There is a lot of data here, and some more thought will probably reveal additional experiments to shed light on these questions. Comments and suggestions are welcome.

Image Description — Iterative vs Non-Iterative

  • Total Cost: $10.82
  • Running Time: 75.8 hours
  • 200 HITs, paying between $0.01 and $0.02
  • TurKit code for this experiment: code.js, all files
  • TurKit Version: 0.1.37

This experiment uses the experimental design described in the pilot experiment, except that we run the procedure on ten different images. We also alternate whether the iterative or non-iterative descriptions are solicited first.

Note that the same file-synchronization bug exists here as with the pilot experiment, so it is unclear whether turkers saw the example writing style.

Results:

The following table shows the iterative description in green, along with the iterations that lead up to that description. The non-iterative descriptions are shown in white, and all descriptions are sorted by their average rating.

You may also view a complete list of these tables for all ten images.

rating sunrise
description
4.6 An array of majestic sunbeams peaking over the horizon and piercing through the low clouds display a changing explosion of colors that constantly maneuver through the sky and are captured by the camera.
4.5 A blazing golden-yellow sun sets beneath a sky of swirling orange clouds in the moments before twilight, silhouetting a pine tree-lined horizon. The northern wilderness is calming down for the day and the creatures of the night will soon begin their nocturnal activities. A lone owl is perched high in the tree, ever watchful of the area around her.

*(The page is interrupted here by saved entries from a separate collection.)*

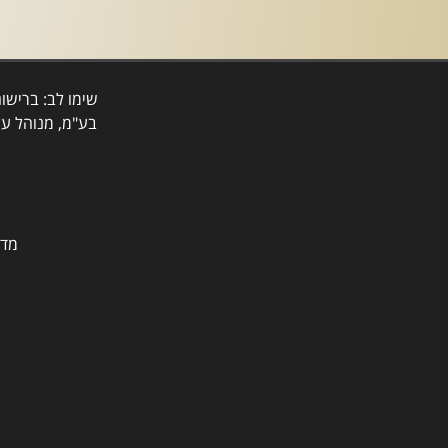
שימו לב: ברישו
בע"מ, מנוהל על
מדר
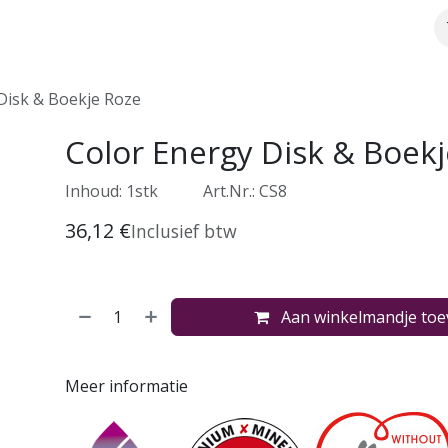
Over ons
Webshop
Meer info
Disk & Boekje Roze
Color Energy Disk & Boek
Inhoud: 1stk
​Art.Nr.: CS8
36,12
€
Inclusief btw
Aan winkelmandje to
Meer informatie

1 Golden yellow sunset with silhouetted pine trees on the horizon.
2 Golden yellow sunset with silhouetted pine trees on the horizon. The sky is very fire color and that sun light veru pure white.
3 Blazing orange sunset with swirling clouds silhouettes a line of trees.
4 Blazing sun sets beneath a sky of swirling orange in the moments before twilight, silhouetting a tree-lined horizon.
5 A blazing golden-yellow sun sets beneath a sky of swirling orange clouds in the moments before twilight, silhouetting a pine tree-lined horizon.
6 A blazing golden-yellow sun sets beneath a sky of swirling orange clouds in the moments before twilight, silhouetting a pine tree-lined horizon. The northern wilderness is calming down for the day and the creatures of the night will soon begin their nocturnal activities. A lone owl is perched high in the tree, ever watchful of the area around her.
3.4 Sunset, orange hazy in the sky, and shadows of the tree line.
3 A red sunset in an equatorial country.
2.7 This image is a picture of a sun sets in the afternoon that many people loved to see and discover how great was the Earth.
2.7 it is a red yellowish sunset
1.7 Aku terus cuba dan mencuba untuk aku serasikan bidang photography dan kerja2 editing dan aku berharap akan ianya akan terus bersatu dalam jiwa akubak kata cameramerah http://www.flickr.com/photos/cameramerah
photography dan editing saling perlu memerlukan bagi menambah seri sesuatu hasil tp tidak keterlaluan tp aku punya nih dah macam mengubah alam la plak hehehehe xpelakan banyak masa untuk nih so sebagai ganti rugi aku upload untuk kawan2 comment dan bg pendapat ble kan

Discussion:

It is difficult to see a significant difference between the two methods. The average top ranked non-iterative description has a rating of 3.9, while the average iteratively generated description has a rating of 3.86. This difference is not significant (paired t-test p = 0.65).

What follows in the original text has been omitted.